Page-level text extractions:
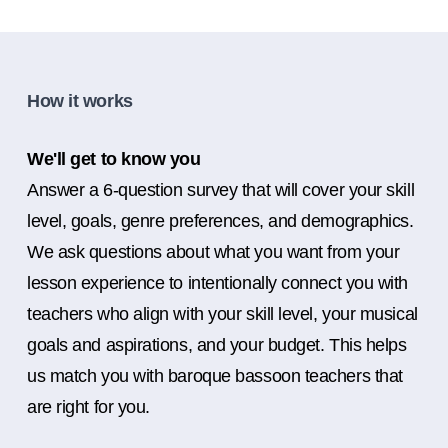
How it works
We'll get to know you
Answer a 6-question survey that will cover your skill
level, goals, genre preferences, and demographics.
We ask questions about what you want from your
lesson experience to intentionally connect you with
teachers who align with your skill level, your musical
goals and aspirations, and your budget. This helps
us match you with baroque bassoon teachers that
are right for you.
---
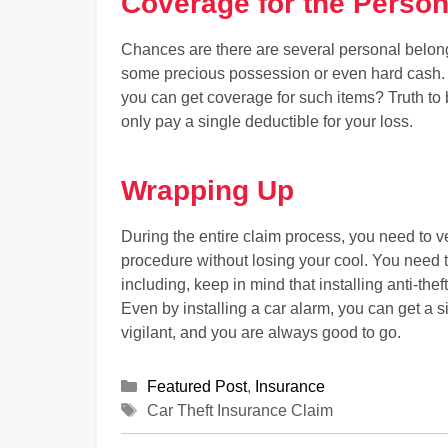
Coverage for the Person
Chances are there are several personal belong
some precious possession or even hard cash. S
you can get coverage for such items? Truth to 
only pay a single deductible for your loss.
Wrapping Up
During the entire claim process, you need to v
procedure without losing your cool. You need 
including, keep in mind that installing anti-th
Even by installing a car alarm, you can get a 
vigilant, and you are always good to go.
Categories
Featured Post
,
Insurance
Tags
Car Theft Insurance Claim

> [What this task involves]:
All lines of the data that hold "skill" need to be copied.

> [Answer to this task]:
Answer a 6-question survey that will cover your skill
teachers who align with your skill level, your musical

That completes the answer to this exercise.